7 April 2010
MOVING ON....
In the past two weeks Auckland has seen the closure of two long running restaurants; Ariake and The New Orient.
Ariake provided Aucklanders with their first taste and experience of the wonder of fine Japanese food. The first site, tucked into a basement in Lower Albert St, was a mysterious place where diners were served an array of food delivered with the care and style that Japanese food demands, and everything was delicious and excitingly new.
The New Orient, upstairs above an arcade in Elliott St, offered Chinese food that was beautifully presented, albeit the cuisine that Kiwis had come to expect in such restaurants; sweet and sour dishes, lemon chicken, fried garnished rice, whole steamed fish and much, much more.
As someone who has been writing about restaurants for more than 23 years, I am not surprised by the closure of both these stalwarts. Restaurants must continually work at progressing their business. It’s a bit like a website; if you return and nothing has changed, you have no reason to visit again. And these places each had their own formula which they sadly stuck to for more than 30 years. New Zealand is privileged to have a vibrant and diverse restaurant and café industry and these places were unfortunately overtaken by a hipper, more savvy type of Asian restaurant that suits today’s worldly traveller and diner.

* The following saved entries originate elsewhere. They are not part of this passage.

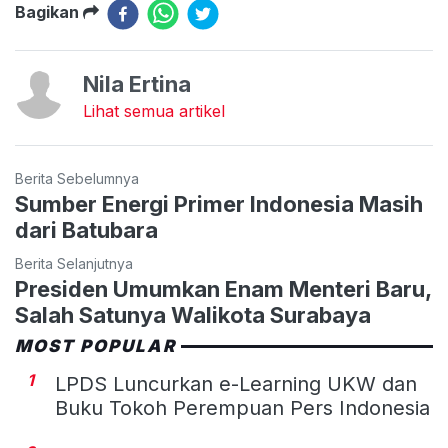
Bagikan
Nila Ertina
Lihat semua artikel
Berita Sebelumnya
Sumber Energi Primer Indonesia Masih
dari Batubara
Berita Selanjutnya
Presiden Umumkan Enam Menteri Baru,
Salah Satunya Walikota Surabaya
MOST POPULAR
1
LPDS Luncurkan e-Learning UKW dan
Buku Tokoh Perempuan Pers Indonesia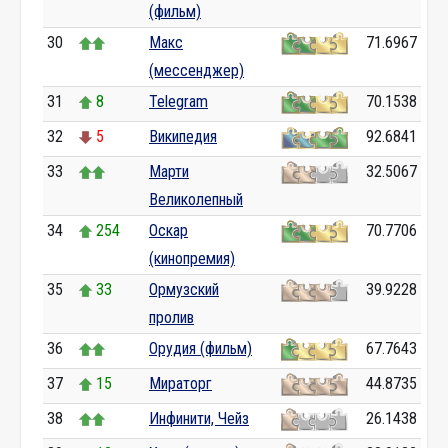
(фильм)
30
Макс
71.6967
(мессенджер)
31
8
Telegram
70.1538
32
5
Википедия
92.6841
33
Марти
32.5067
Великолепный
34
254
Оскар
70.7706
(кинопремия)
35
33
Ормузский
39.9228
пролив
36
Орудия (фильм)
67.7643
37
15
Мираторг
44.8735
38
Инфинити, Чейз
26.1438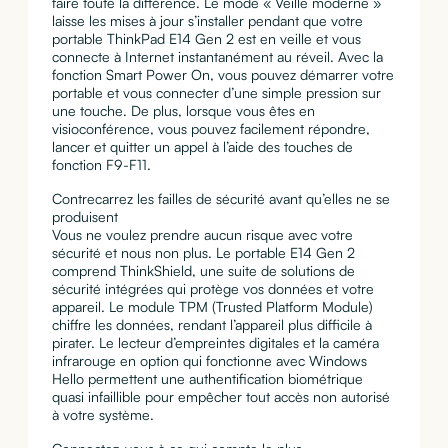
faire toute la différence. Le mode « Veille moderne »
laisse les mises à jour s’installer pendant que votre
portable ThinkPad E14 Gen 2 est en veille et vous
connecte à Internet instantanément au réveil. Avec la
fonction Smart Power On, vous pouvez démarrer votre
portable et vous connecter d’une simple pression sur
une touche. De plus, lorsque vous êtes en
visioconférence, vous pouvez facilement répondre,
lancer et quitter un appel à l’aide des touches de
fonction F9-F11.
Contrecarrez les failles de sécurité avant qu’elles ne se
produisent
Vous ne voulez prendre aucun risque avec votre
sécurité et nous non plus. Le portable E14 Gen 2
comprend ThinkShield, une suite de solutions de
sécurité intégrées qui protège vos données et votre
appareil. Le module TPM (Trusted Platform Module)
chiffre les données, rendant l’appareil plus difficile à
pirater. Le lecteur d’empreintes digitales et la caméra
infrarouge en option qui fonctionne avec Windows
Hello permettent une authentification biométrique
quasi infaillible pour empêcher tout accès non autorisé
à votre système.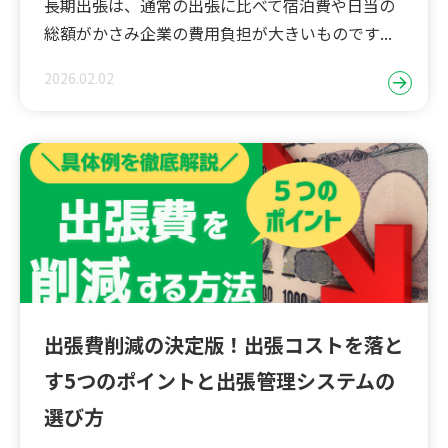
長期出張は、通常の出張に比べて宿泊費や日当の
総額がかさみ企業の費用負担が大きいものです...
2026.02.02
出張費削減の決定版！出張コストを落と
す5つのポイントと出張管理システムの
選び方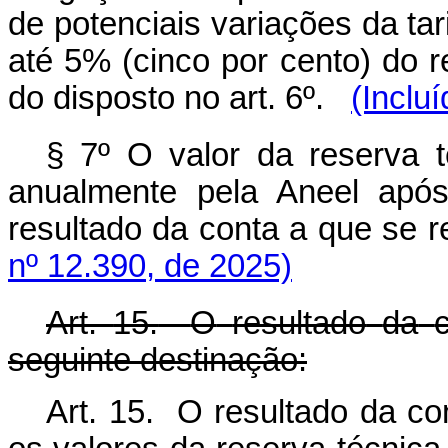
de potenciais variações da tari
até 5% (cinco por cento) do r
do disposto no art. 6º.
(Inclu
§ 7º O valor da reserva t
anualmente pela Aneel apó
resultado da conta a que se re
nº 12.390, de 2025)
Art.
15.
O
resultado
da
seguinte destinação:
Art. 15. O resultado da con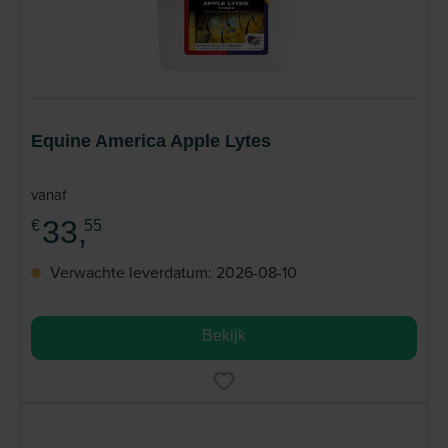
Equine America Apple Lytes
vanaf
33,
€
55
Verwachte leverdatum: 2026-08-10
Bekijk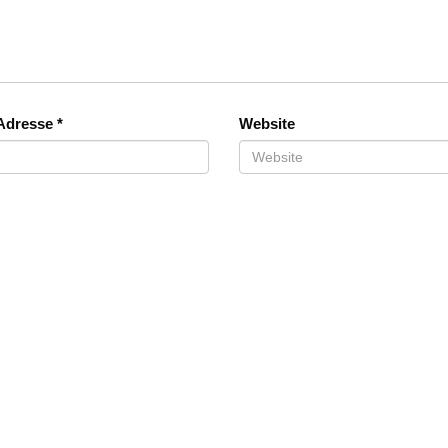
-Adresse
*
Website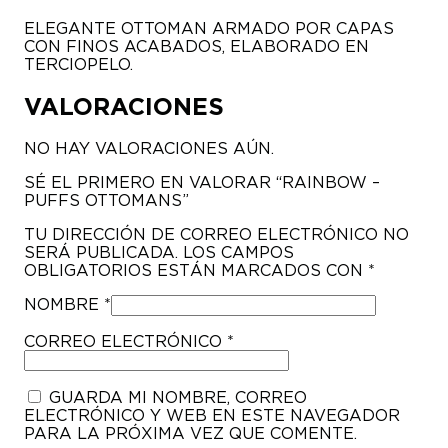
ELEGANTE OTTOMAN ARMADO POR CAPAS
CON FINOS ACABADOS, ELABORADO EN
TERCIOPELO.
VALORACIONES
NO HAY VALORACIONES AÚN.
SÉ EL PRIMERO EN VALORAR “RAINBOW –
PUFFS OTTOMANS”
TU DIRECCIÓN DE CORREO ELECTRÓNICO NO
SERÁ PUBLICADA.
LOS CAMPOS
OBLIGATORIOS ESTÁN MARCADOS CON
*
NOMBRE
*
CORREO ELECTRÓNICO
*
GUARDA MI NOMBRE, CORREO
ELECTRÓNICO Y WEB EN ESTE NAVEGADOR
PARA LA PRÓXIMA VEZ QUE COMENTE.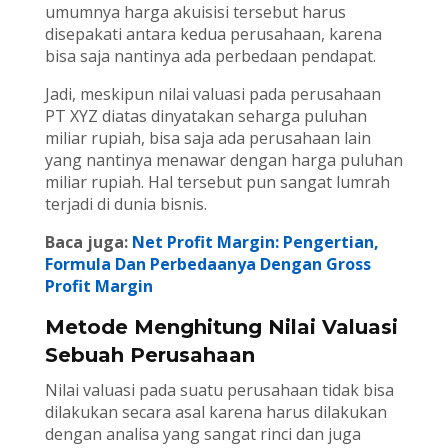
umumnya harga akuisisi tersebut harus
disepakati antara kedua perusahaan, karena
bisa saja nantinya ada perbedaan pendapat.
Jadi, meskipun nilai valuasi pada perusahaan
PT XYZ diatas dinyatakan seharga puluhan
miliar rupiah, bisa saja ada perusahaan lain
yang nantinya menawar dengan harga puluhan
miliar rupiah. Hal tersebut pun sangat lumrah
terjadi di dunia bisnis.
Baca juga:
Net Profit Margin: Pengertian,
Formula Dan Perbedaanya Dengan Gross
Profit Margin
Metode Menghitung Nilai Valuasi
Sebuah Perusahaan
Nilai valuasi pada suatu perusahaan tidak bisa
dilakukan secara asal karena harus dilakukan
dengan analisa yang sangat rinci dan juga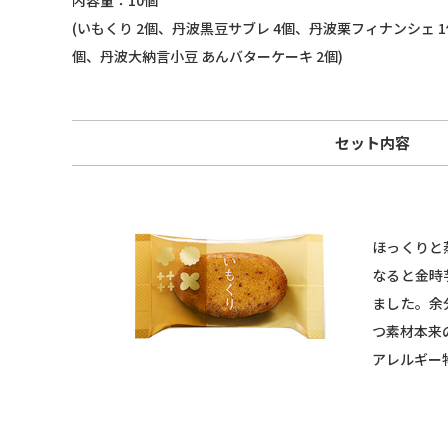
(いもくり 2個、丹波黒豆サブレ 4個、丹波栗フィナンシェ 
個、丹波大納言小豆 あんバターケーキ 2個)
セット内容
ほっくりと
なると金時
ました。余
つ素材本来
アレルギー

But there’s also something missing in the Asian dining scene. In my travels to various parts of the world I’ve enjoyed stunning Asian meals in equally stunning surroundings. I remember more than a dozen years ago I was in London and was invited to a sneak preview of Tamarind, an Indian restaurant opening in the Shepherd’s Market precinct. I had lived in London twenty years before and usually dined out on Indian or Pakistani curries in tiny corner shop or basement restaurants, where the food was spicy and fragrant and we usually took our own beer and ate in basic surroundings. So I was stunned by the dramatic décor and spectacular presentation of the food at this exclusive Indian restaurant. It was colourful and sophisticated with knowledgeable professional service to match.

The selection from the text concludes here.